Instead of proliferating the legal regimes as they currently are and trying to making NSAGs fit them, it may be more productive to consider the practice of armed groups in order to help discern a hierarchy of reparation obligations that can slot into a State domestic reparation programme.38 Sassòli suggests a sliding scale of obligations, reflecting the organization of the armed group and the stability of its control over territory, corresponding with an increasing applicability of IHL.39 Mastorodimos suggests different layers of human rights obligations based on an NSAG's capacity.40 In light of both of these arguments, a hierarchy of secondary obligations for reparations could be explored for NSAGs based on their organization, control of territory and capacity, ranging from medical rehabilitation to compensation or memorials. These would not displace the State's obligation to establish a reparation programme. Fortin proposes that obligations could be shared between two duty holders, such as a State and an NSAG, based on their “capabilities and immediate relevance”, which could reflect the limited capacity of NSAGs to provide reparations.41 We should be cautious in crafting reparation obligations for NSAGs in terms of creating institutional isomorphism by comparing them to State obligations and requiring NSAGs to provide “full” reparations.42 Alternative accountability mechanisms may be more effective in getting an armed group to internalize norms through more “tailor-made” solutions that focus on “social interaction”, such as the Geneva Call Deeds of Commitment.43 This is not to suggest that such measures taken by NSAGs have a lesser value than those provided to State victims, but we have to recognize that they will be more limited. Nevertheless, NSAG reparations can have a particular benefit or “added value”, such as the return of a family home, guarantees of safe passage for a displaced family or public acknowledgement that a person killed was not an informer.

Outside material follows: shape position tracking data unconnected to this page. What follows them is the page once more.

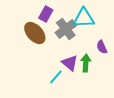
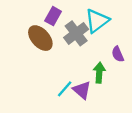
cyan triangle: (84, 18) -> (97, 21), turned -35
purple triangle: (70, 63) -> (82, 90), moved

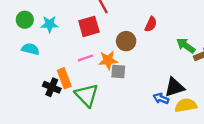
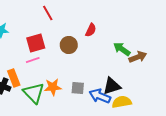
red square: (89, 26) -> (36, 43), moved
orange star: (108, 60) -> (53, 87), moved
gray square: (118, 72) -> (78, 88), moved
blue arrow: (161, 99) -> (100, 96), size x1.5

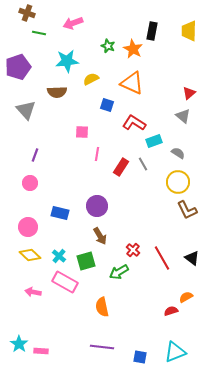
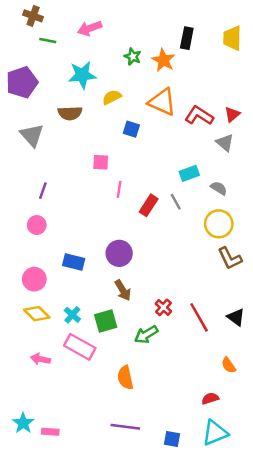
red L-shape: (134, 123) -> (199, 116), moved
orange semicircle: (186, 297) -> (229, 365), turned -96
red semicircle: (171, 311) -> (210, 398), moved

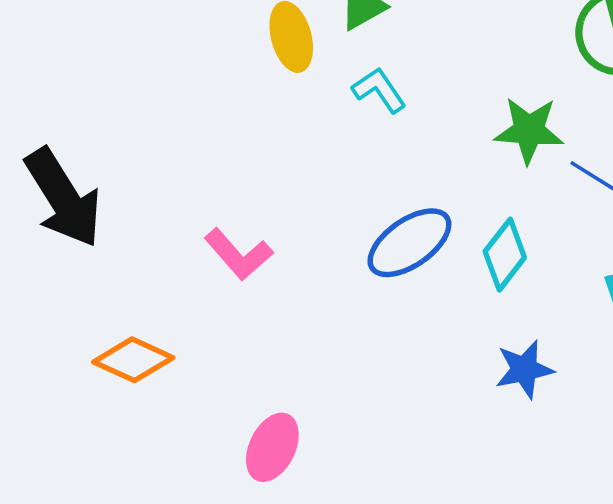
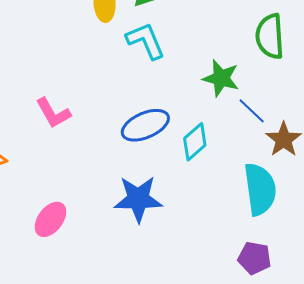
cyan L-shape: (379, 90) -> (146, 41), size x1.4
blue star: (524, 369) -> (138, 199), moved, size x1.5

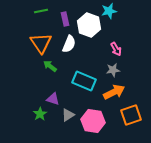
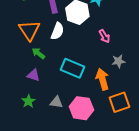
gray star: (113, 70) -> (118, 61), moved
orange arrow: (114, 92) -> (102, 79), turned -80
purple triangle: (53, 99) -> (33, 75), moved
gray triangle: (68, 115) -> (56, 102), turned 40

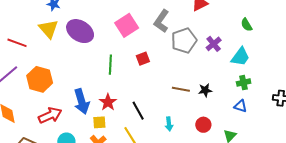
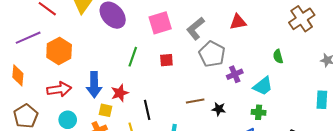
gray pentagon: (184, 40) -> (212, 54), turned 30
purple cross: (214, 44) -> (235, 74), moved
brown line: (181, 89) -> (195, 101), turned -36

The value in calling such remedial measures “reparations” is that it provides a moral baseline and normative content of what they should include, such as victim participation, non-discrimination and appropriate forms. Victim participation ensures that those most affected can have input to effectively shape the appropriate forms of reparations. Non-discrimination aims to mitigate further secondary harms or exclusion of certain groups or people from reparations. Appropriate forms of reparation refer to measures that can contribute “as far as possible”44 to remedying victims’ suffering. This offers an interpretative tool to guide the progressive development of NSAGs’ responsibility in international law and to ensure that reparations are adequate and effective in remedying victims’ harm.45 Moreover, such measures are a way to end impunity for violations by asking NSAGs to engage in self-reflection on the harm they have caused and the human cost of their actions. To an extent this may seem utopian, but armed groups instrumentally use restraint and violence. It also reflects the increasing practice of armed actors to provide reparations in conflict situations in order to alleviate victims’ suffering.46 A number of armed groups we spoke to recognized and practiced reparation in order to “get closer to the civilian population”,47 with others having a “culture of compensation” as something “for our own benefit as people need to support the war effort”.48

Relying only on international law to delimit the scope of violations for reparations when dealing with NSAGs is also problematic as it neglects the smaller, but impactful, harms that civilians suffer. For instance, one FARC-EP commander recalled how his company of 120 fighters moved through a farmer's field and picked some of the berries along the way. While each fighter only took a handful, for the farmer it amounted to a few kilos of produce. To avoid recrimination, the FARC-EP commander paid the farmer for his loss.49 A hierarchy of reparation obligations could reflect that damage or loss to a person's property would be considered lower down in terms of priority than personal injury or death of civilians, and that it is still morally important to make amends for the damage caused to civilians even if it was permissible under IHL.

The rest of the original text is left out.